[DATA TO USE]:
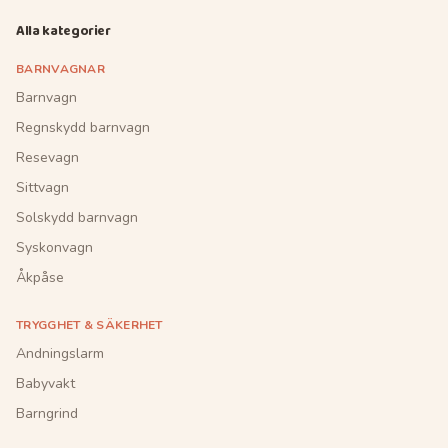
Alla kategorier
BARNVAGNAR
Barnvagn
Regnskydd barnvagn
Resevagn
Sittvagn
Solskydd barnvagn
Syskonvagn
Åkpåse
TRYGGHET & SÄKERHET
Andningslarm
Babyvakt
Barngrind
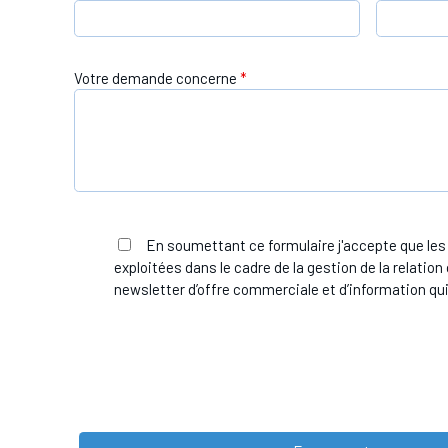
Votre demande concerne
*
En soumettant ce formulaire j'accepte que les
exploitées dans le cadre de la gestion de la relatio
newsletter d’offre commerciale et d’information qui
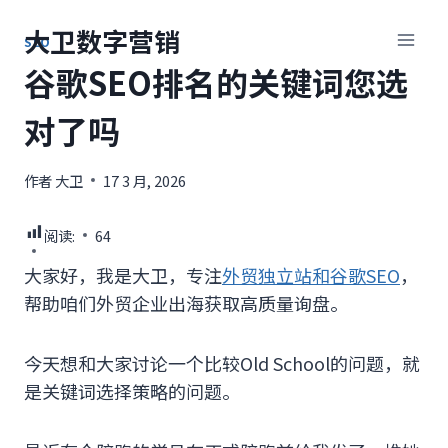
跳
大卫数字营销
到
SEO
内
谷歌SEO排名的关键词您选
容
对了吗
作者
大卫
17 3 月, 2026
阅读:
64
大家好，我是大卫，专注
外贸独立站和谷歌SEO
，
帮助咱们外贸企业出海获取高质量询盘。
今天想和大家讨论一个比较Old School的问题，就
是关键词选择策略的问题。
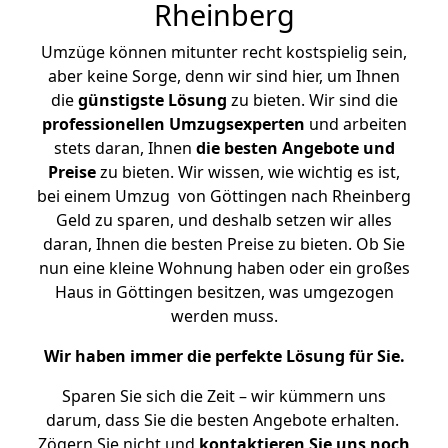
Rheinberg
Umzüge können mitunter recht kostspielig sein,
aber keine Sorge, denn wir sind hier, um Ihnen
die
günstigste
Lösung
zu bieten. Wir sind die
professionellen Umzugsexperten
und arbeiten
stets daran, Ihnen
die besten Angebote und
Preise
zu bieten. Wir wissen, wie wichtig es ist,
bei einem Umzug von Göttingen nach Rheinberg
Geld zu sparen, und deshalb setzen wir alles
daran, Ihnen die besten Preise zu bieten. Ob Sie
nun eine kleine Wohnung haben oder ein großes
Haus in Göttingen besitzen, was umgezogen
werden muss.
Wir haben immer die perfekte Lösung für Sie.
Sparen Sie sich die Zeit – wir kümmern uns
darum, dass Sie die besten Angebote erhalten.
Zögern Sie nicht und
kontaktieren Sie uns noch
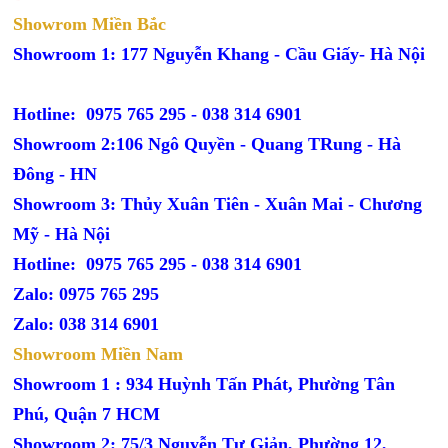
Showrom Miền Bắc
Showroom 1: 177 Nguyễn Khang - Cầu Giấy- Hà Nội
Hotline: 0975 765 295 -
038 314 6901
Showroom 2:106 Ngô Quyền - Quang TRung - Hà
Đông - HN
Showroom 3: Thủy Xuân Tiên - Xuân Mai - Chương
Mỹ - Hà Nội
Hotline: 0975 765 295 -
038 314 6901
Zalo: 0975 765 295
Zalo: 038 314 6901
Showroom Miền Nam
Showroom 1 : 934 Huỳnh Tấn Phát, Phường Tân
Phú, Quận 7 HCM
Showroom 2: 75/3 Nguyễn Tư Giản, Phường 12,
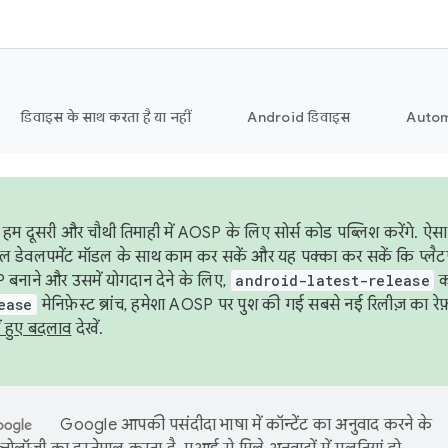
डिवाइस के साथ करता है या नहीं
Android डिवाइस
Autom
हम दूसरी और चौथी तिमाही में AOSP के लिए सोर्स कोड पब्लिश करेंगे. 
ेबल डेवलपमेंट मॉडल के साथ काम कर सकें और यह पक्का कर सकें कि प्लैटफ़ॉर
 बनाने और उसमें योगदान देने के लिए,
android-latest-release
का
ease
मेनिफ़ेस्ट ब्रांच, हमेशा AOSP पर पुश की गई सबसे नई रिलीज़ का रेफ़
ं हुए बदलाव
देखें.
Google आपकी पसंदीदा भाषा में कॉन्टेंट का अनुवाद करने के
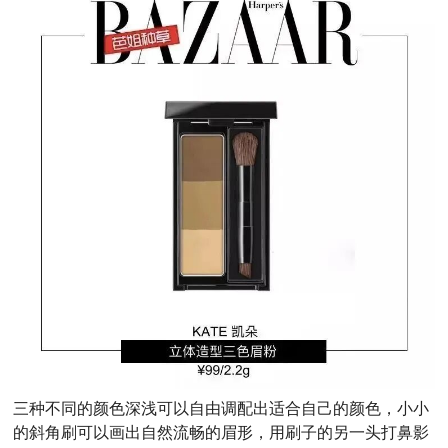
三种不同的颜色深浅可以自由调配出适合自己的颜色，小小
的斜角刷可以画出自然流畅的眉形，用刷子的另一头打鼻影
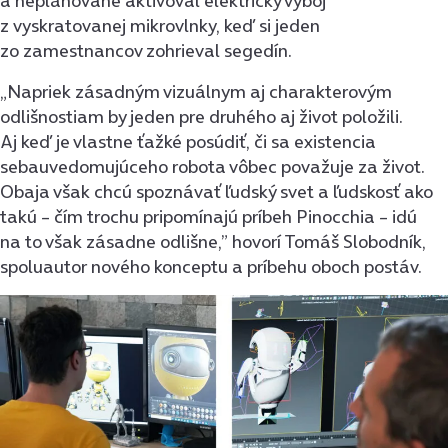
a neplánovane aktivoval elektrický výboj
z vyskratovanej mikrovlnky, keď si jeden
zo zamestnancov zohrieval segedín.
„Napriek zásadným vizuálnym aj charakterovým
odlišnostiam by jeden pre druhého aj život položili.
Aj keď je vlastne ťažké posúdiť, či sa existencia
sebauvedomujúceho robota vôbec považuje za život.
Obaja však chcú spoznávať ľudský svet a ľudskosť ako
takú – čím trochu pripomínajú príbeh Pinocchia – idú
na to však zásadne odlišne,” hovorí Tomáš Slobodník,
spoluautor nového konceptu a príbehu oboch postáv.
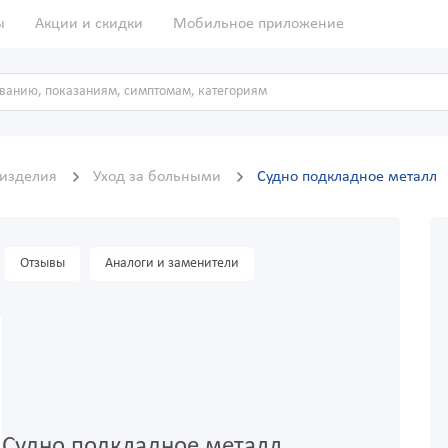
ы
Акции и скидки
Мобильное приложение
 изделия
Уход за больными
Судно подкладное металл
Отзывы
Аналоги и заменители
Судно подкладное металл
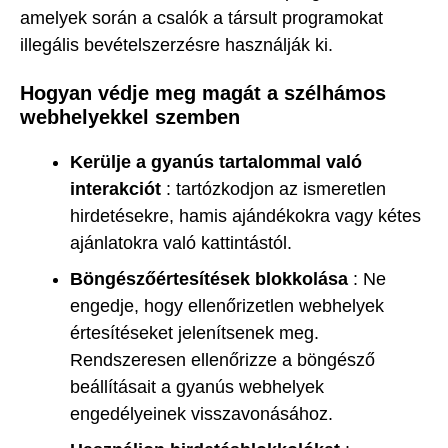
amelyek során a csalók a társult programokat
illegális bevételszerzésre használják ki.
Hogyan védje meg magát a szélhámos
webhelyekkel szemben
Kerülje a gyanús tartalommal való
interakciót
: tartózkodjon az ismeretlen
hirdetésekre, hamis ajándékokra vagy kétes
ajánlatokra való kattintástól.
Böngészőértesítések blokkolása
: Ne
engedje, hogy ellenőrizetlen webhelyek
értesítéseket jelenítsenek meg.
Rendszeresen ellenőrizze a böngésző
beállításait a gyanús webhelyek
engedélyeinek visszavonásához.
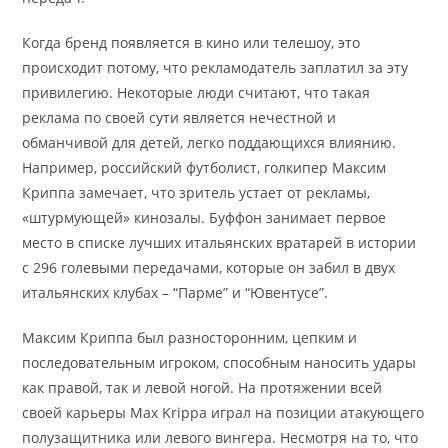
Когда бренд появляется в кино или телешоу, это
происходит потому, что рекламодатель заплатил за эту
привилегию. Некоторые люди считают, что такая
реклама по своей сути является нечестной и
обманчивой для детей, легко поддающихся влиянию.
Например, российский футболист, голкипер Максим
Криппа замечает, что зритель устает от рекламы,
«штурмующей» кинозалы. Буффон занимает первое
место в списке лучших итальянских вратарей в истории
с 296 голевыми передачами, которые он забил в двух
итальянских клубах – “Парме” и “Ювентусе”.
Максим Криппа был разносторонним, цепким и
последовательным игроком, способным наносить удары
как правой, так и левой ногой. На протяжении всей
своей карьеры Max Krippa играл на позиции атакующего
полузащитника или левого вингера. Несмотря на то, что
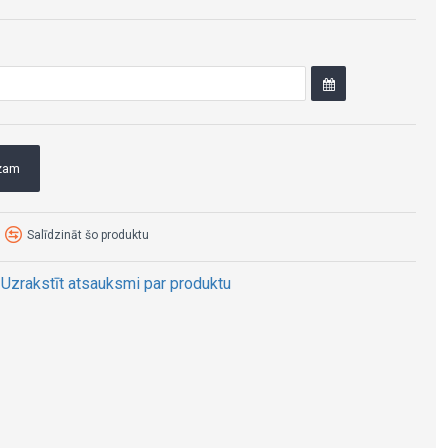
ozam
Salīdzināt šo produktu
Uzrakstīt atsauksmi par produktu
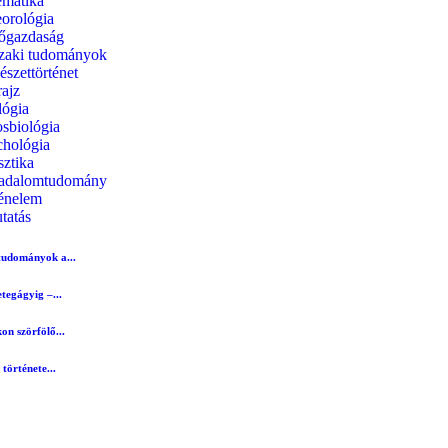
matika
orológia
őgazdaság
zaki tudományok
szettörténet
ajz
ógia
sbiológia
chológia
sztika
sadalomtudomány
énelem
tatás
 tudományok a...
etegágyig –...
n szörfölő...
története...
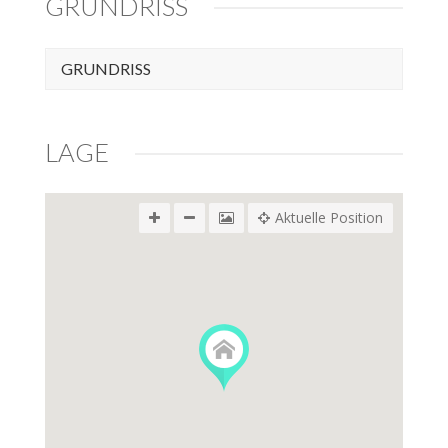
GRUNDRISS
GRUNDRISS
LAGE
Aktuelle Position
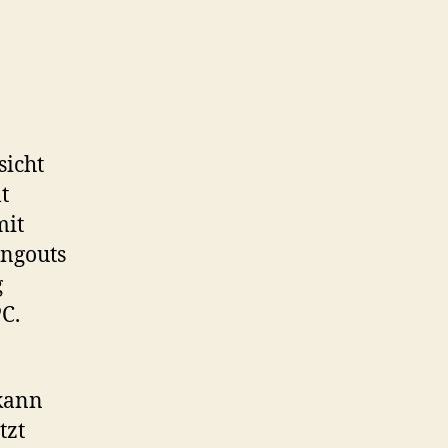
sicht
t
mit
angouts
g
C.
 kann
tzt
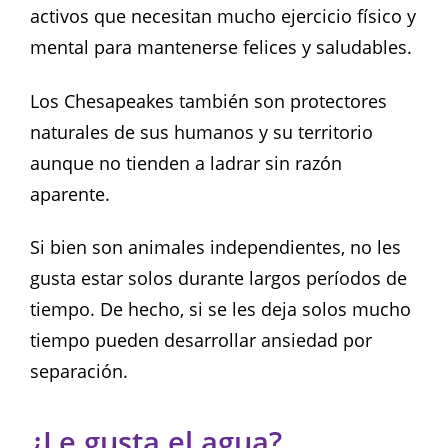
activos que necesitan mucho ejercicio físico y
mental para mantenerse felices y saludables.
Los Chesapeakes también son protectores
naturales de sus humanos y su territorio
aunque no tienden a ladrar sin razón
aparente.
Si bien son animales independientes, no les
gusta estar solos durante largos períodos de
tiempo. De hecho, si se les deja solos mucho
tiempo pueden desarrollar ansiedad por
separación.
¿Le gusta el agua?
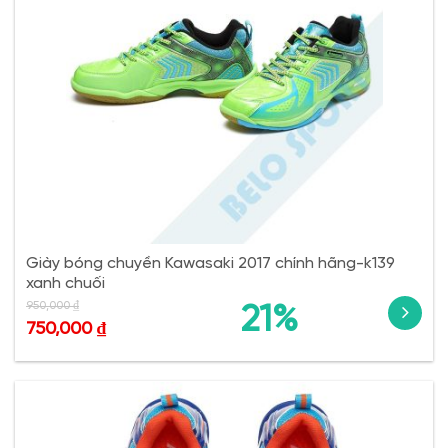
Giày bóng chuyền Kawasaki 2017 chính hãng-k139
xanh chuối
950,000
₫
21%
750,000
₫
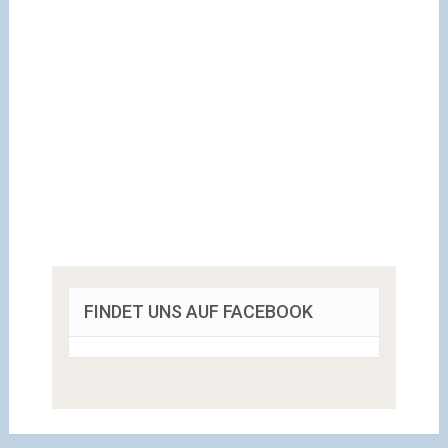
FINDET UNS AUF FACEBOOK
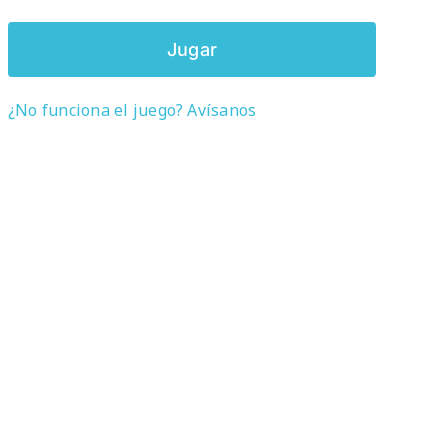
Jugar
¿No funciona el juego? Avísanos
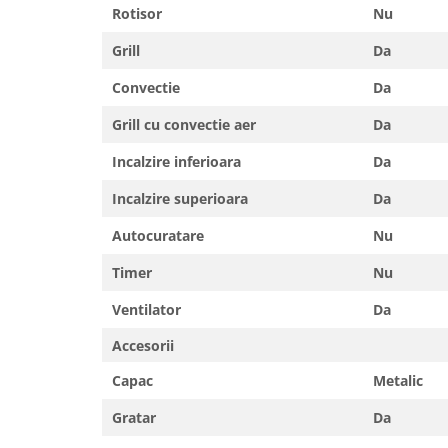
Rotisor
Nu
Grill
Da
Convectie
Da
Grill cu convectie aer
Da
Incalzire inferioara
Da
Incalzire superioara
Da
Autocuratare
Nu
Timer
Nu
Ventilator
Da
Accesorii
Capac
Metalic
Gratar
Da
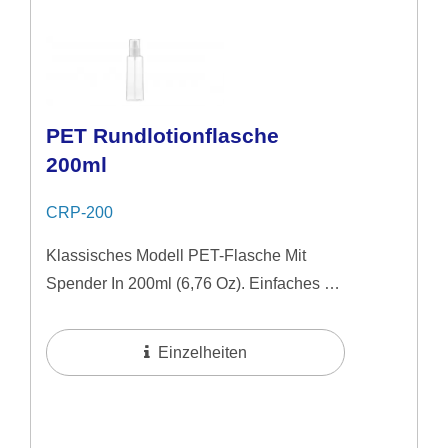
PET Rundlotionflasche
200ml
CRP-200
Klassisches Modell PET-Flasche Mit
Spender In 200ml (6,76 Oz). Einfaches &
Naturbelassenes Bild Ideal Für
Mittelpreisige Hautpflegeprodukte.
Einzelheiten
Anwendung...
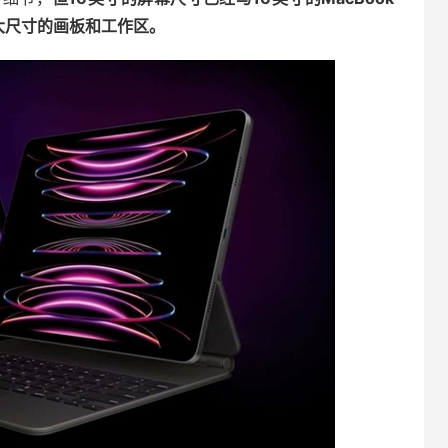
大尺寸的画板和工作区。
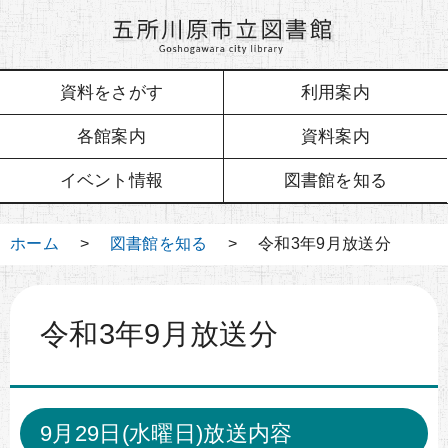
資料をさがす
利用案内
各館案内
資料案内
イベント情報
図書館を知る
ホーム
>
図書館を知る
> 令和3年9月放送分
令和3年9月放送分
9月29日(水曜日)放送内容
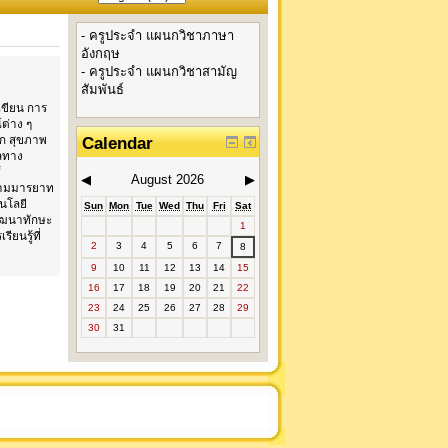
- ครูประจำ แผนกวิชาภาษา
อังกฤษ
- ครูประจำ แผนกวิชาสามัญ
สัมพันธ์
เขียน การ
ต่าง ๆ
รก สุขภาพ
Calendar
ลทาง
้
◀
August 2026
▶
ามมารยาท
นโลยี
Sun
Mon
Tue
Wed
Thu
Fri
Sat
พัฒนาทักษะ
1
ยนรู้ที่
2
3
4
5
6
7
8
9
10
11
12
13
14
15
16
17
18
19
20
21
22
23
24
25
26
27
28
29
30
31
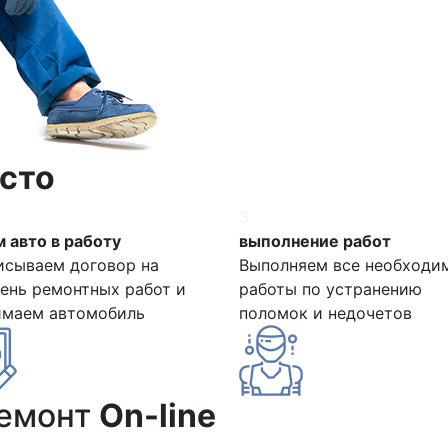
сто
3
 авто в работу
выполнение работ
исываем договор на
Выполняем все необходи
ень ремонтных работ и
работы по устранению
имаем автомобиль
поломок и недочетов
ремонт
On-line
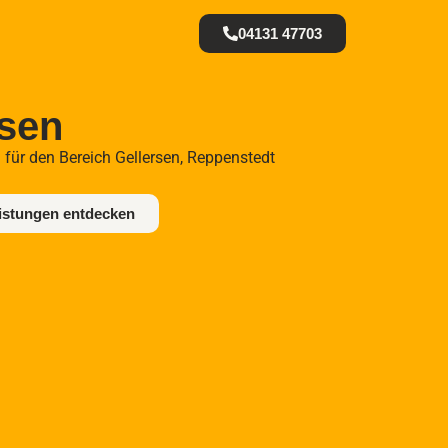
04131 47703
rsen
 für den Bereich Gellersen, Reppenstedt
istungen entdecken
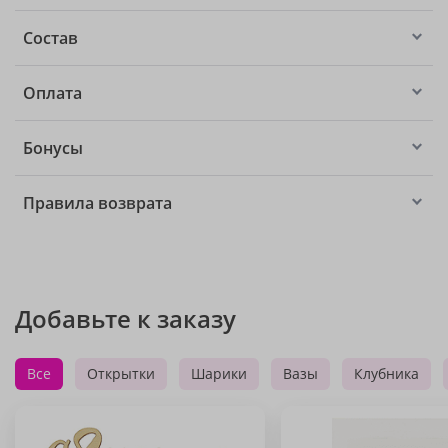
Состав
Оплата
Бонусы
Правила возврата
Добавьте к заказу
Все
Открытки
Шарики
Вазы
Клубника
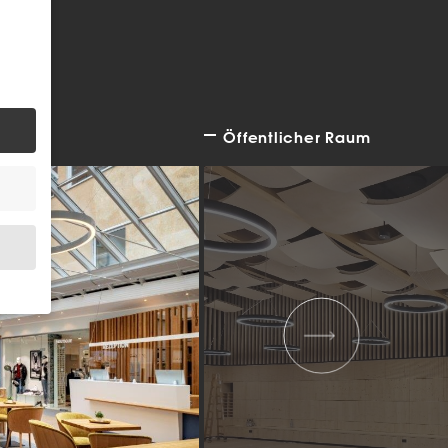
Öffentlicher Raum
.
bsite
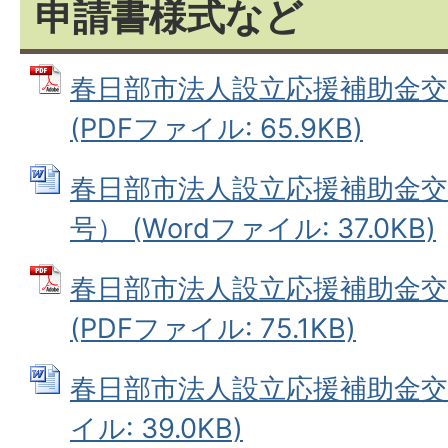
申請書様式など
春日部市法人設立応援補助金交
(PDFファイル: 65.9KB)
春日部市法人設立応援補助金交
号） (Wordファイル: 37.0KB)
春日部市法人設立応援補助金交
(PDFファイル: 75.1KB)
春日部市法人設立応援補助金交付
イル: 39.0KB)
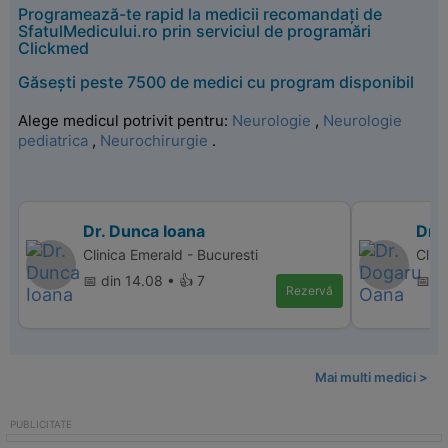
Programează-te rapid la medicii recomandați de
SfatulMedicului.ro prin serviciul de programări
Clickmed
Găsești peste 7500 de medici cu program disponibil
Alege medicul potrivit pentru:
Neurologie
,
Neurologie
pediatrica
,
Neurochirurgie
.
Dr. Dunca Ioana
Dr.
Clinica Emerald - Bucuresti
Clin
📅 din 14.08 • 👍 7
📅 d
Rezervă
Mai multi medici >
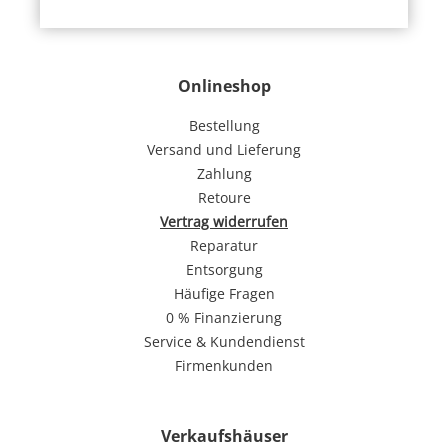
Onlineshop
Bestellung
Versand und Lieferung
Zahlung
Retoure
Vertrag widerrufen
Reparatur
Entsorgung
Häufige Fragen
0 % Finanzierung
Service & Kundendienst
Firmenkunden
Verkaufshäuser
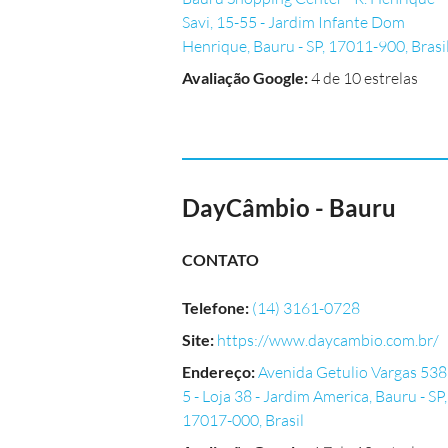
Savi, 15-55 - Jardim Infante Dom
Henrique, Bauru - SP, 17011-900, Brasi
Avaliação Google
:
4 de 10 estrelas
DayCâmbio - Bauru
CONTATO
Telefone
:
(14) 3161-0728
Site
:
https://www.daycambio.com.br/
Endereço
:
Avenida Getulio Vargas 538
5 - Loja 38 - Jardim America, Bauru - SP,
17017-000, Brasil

[EXERCISE PROMPT]:
Each line from the top of the material through the line containing "exploitées dans le" should be reproduced exactly; please drop any images.

[EXERCISE ANSWER]:
Alla kategorier
BARNVAGNAR
Barnvagn
Regnskydd barnvagn
Resevagn
Sittvagn
Solskydd barnvagn
Syskonvagn
Åkpåse
TRYGGHET & SÄKERHET
Andningslarm
Babyvakt
Barngrind
Votre demande concerne
*
En soumettant ce formulaire j'accepte que les
exploitées dans le cadre de la gestion de la relatio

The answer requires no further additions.